DNA results on a gun alleged to have belonged to a man shot by police in Northwest Pasadena near La Pintoresca Park won’t be completed for several weeks according to Police Chief John Perez.
The weapon could go to a testing center in Glendale or to the Los Angeles County Sheriff’s Department, which could process the evidence more quickly.
“At this time, the expectancy for accountability will continue. The community needs answers,” Perez told Pasadena Now on Monday. “The DNA and fingerprint request was submitted and we must wait 30 days for the information to return.”
The shooting could also bring focus on privately constructed weapons that are almost impossible to trace. Police say the weapon recovered at the scene could be an untraceable weapon like many that are popping up in California.

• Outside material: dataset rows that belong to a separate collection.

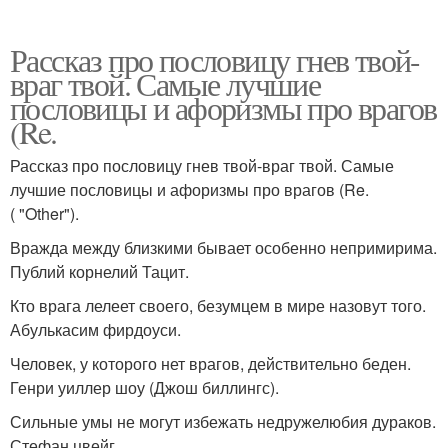
Рассказ про пословицу гнев твой-
враг твой. Самые лучшие
пословицы и афоризмы про врагов
(Re.
Рассказ про пословицу гнев твой-враг твой. Самые
лучшие пословицы и афоризмы про врагов (Re.
( "Other").
Вражда между близкими бывает особенно непримирима.
Публий корнелий Тацит.
Кто врага лелеет своего, безумцем в мире назовут того.
Абулькасим фирдоуси.
Человек, у которого нет врагов, действительно беден.
Генри уиллер шоу (Джош биллингс).
Сильные умы не могут избежать недружелюбия дураков.
Стефан цвейг.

“We are looking at the possibility that it could be a ghost gun. It could be two parts poorly put together,” Perez said.
“Ghost guns” lack commercial serial numbers or other identifying marks, making them invisible and hard to track.
Pictures of the gun look as if the weapon was coming apart.

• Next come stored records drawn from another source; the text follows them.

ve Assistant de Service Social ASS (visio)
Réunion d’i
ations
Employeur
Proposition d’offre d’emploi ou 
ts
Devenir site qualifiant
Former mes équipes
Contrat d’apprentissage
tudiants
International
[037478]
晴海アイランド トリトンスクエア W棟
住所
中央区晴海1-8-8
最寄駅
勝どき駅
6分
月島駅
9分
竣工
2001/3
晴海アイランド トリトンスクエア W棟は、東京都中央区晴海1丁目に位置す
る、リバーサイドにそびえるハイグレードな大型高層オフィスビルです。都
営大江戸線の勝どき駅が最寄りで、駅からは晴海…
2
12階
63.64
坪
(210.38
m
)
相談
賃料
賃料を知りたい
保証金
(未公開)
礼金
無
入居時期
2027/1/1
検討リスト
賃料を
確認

“I think these types of guns are extremely dangerous because they are not reliable and could even hurt the person using the weapon,” said Deputy Police Chief Cheryl Moody. “On top of that, the gun is not traceable.”
Police say Anthony McClain ditched the weapon as he fled from officers just before 8 p.m. on Aug. 15 during a traffic stop. He was shot once by a pursuing officer and died after being transferred to Huntington Hospital.
California officials are worried that mass shooters and other criminals who cannot legally purchase a weapon are using ghost guns as an end run around to get by the state’s stricter gun laws.
One in three guns seized in the state has no serial number, according to federal firearms officials.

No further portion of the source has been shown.